Пьер очень переживал отъезд друга. Семья Дю Пре сыграла огромную роль в его жизни. Он давно выплатил денежный долг, но долг благодарности был безмерным. Писать им он не мог, потому что преследования евреев усилились — их хватали не только на улицах, но и в собственных домах. Нелегко приходилось и французам. Парижане голодали, на улицах не осталось бродячих кошек — их ловили и жарили, стреляли и ели и ворон, хотя врачи предупреждали об опасности этой пищи.
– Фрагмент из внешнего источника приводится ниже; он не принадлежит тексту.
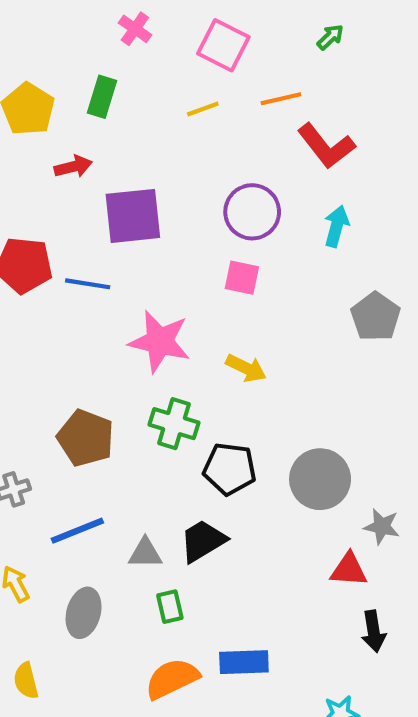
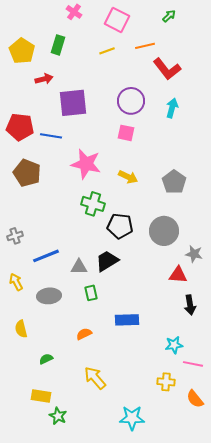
gray pentagon: (376, 317) -> (174, 182), moved
brown pentagon: (86, 438) -> (27, 173), moved
gray ellipse: (84, 613) -> (49, 296), turned 70
orange semicircle: (172, 679) -> (84, 334), moved, size x0.6

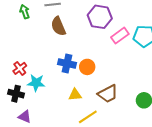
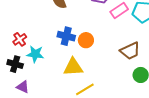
brown trapezoid: (108, 94) -> (130, 51), moved
yellow triangle: (75, 95) -> (73, 67), size x1.5

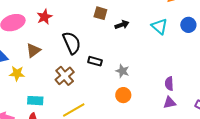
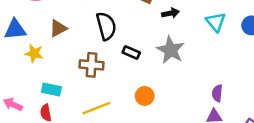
gray star: (122, 71) -> (171, 50), moved, size x1.6
brown cross: (65, 76) -> (91, 65), turned 36
orange circle: (123, 95) -> (145, 96), moved

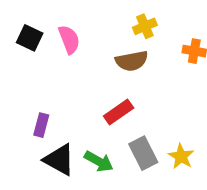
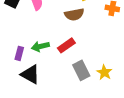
green arrow: (99, 161) -> (40, 46), moved, turned 138

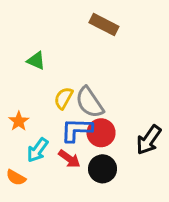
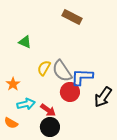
blue L-shape: (77, 130) -> (82, 77), moved
cyan arrow: (38, 150) -> (26, 104), turned -138
black circle: (103, 169) -> (50, 127), moved

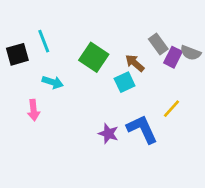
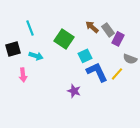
gray semicircle: (191, 53) -> (130, 59), moved
black square: (17, 54) -> (13, 49), moved
brown arrow: (135, 63) -> (92, 27), moved
blue L-shape: (142, 129) -> (97, 72), moved

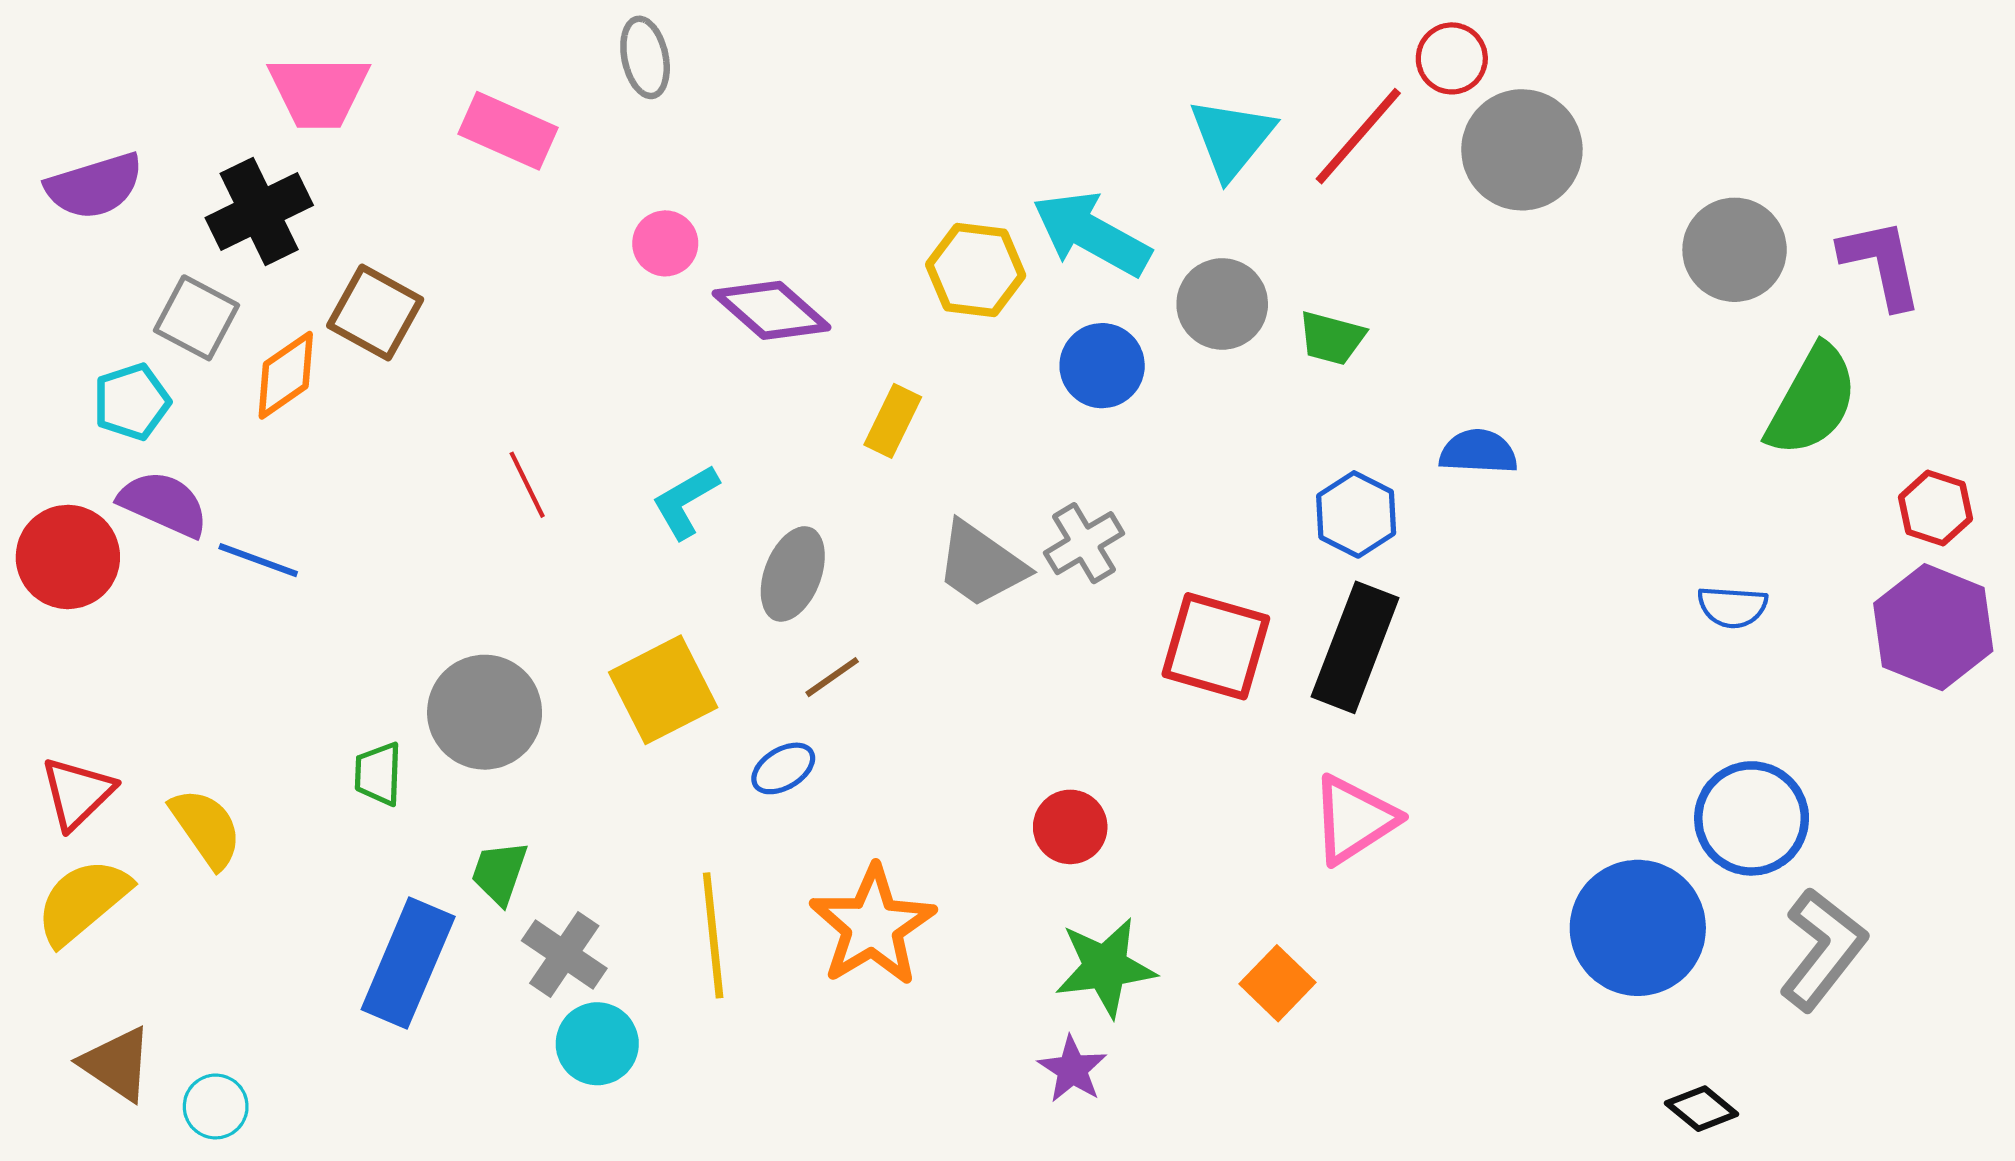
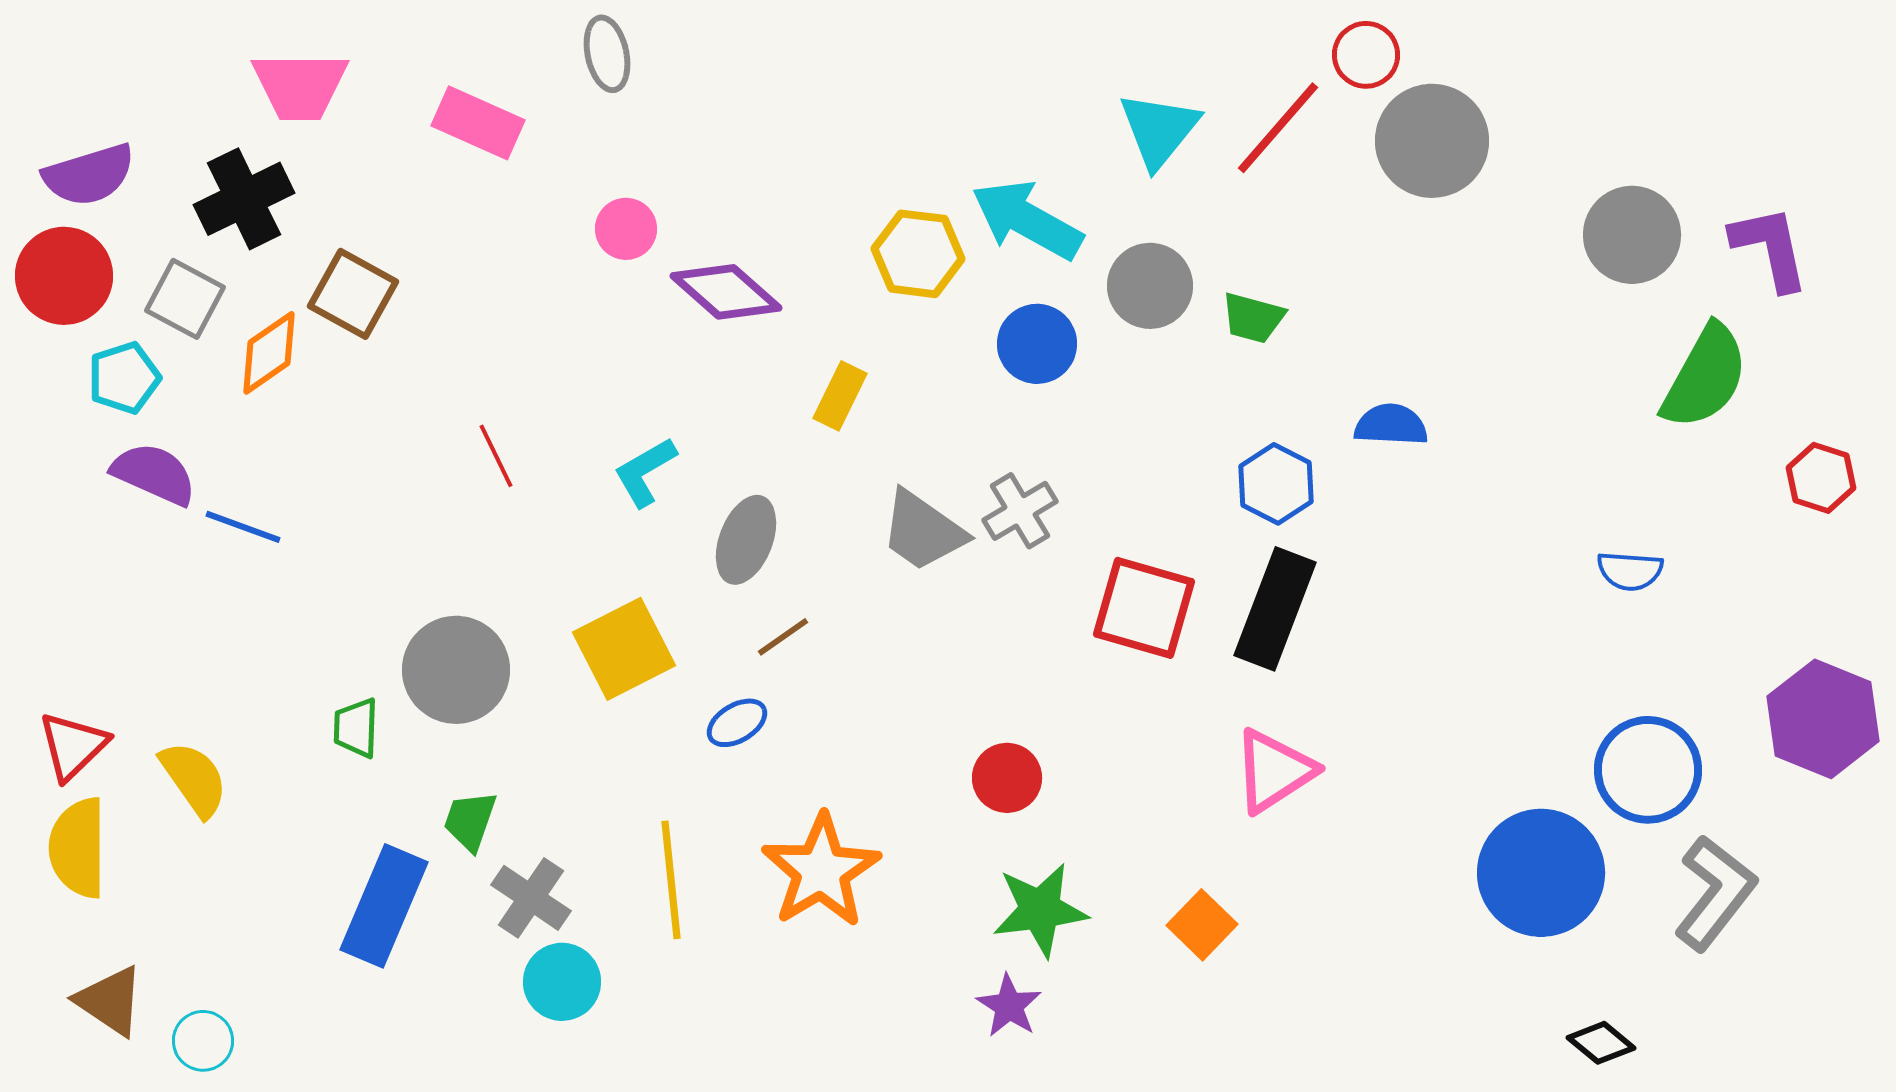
red circle: (68, 557) -> (64, 276), moved
purple hexagon: (1933, 627) -> (1823, 719), moved
yellow semicircle: (83, 901) -> (78, 848), turned -50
Только немногие богатые обитатели столицы жили по-прежнему: ходили в ночные клубы и рестораны, посещали театры, продукты покупали на черном рынке.
В их числе был и Арман. Он не ошибся, когда решил, что спрос на парфюмерию сохранится. Многие парфюмерные фабрики закрылись, так, прекратила свою деятельность фирма Монтальмонов — старинных соперников парфюмерии Жолонэй. Это создало повышенный спрос на товары Армана. Немецкие офицеры покупали духи фирмы «Жолонэй» для своих жен в Германии и любовниц в Париже, пользовались одеколонами фирмы. Французские чиновники в Виши тоже гонялись за духами фирмы Армана. Сама мадам Петэн расхваливала аромат «Души». На день рождения матери Арман принес гуся, два окорока, копченую рыбу, шоколад и бутылку виски.
— Нацистская еда, — сурово заявил Морис. Жена возразила: — Я так изголодалась по всему этому, — и он не стал больше протестовать, но сказал сыну: — Мне надо поговорить с тобой!
— Хорошо, — отозвался Арман с наигранной беспечностью. Он догадывался, о чем хочет поговорить отец.
— Не здесь, — сказал Морис. — Завтра в четыре часа у крытого рынка.
Когда Арман пришел на условленное место, Морис уже ждал его. — Будем разговаривать на ходу, — отрывисто сказал он. Они прошли мимо маленького кафе, где в былые дни Арман нередко сидел во фраке с дамой в вечернем платье за тарелкой лукового супа, который там превосходно готовили.
— Ты в опасности, — резко сказал Морис, — тебя считают коллаборационистом. Покупатели твоего салона — немцы, люди знают, что ты продался врагам.
— Что такое «враги»? Они оккупировали нашу страну, и они живут рядом с нами, но ведь можно сосуществовать! Что мне, собственный нос откусить? Разве это нанесет им ущерб? Я продолжаю свое дело, ту работу, которой ты меня обучил.
Морис остановился, пропустив робко крадущиеся вдоль стены сутулые фигуры в рваных пиджаках с нашитыми впереди большими желтыми звездами и, показав на них Арману, сказал: — Сначала они, бедняги. Потом та же участь постигнет и нас.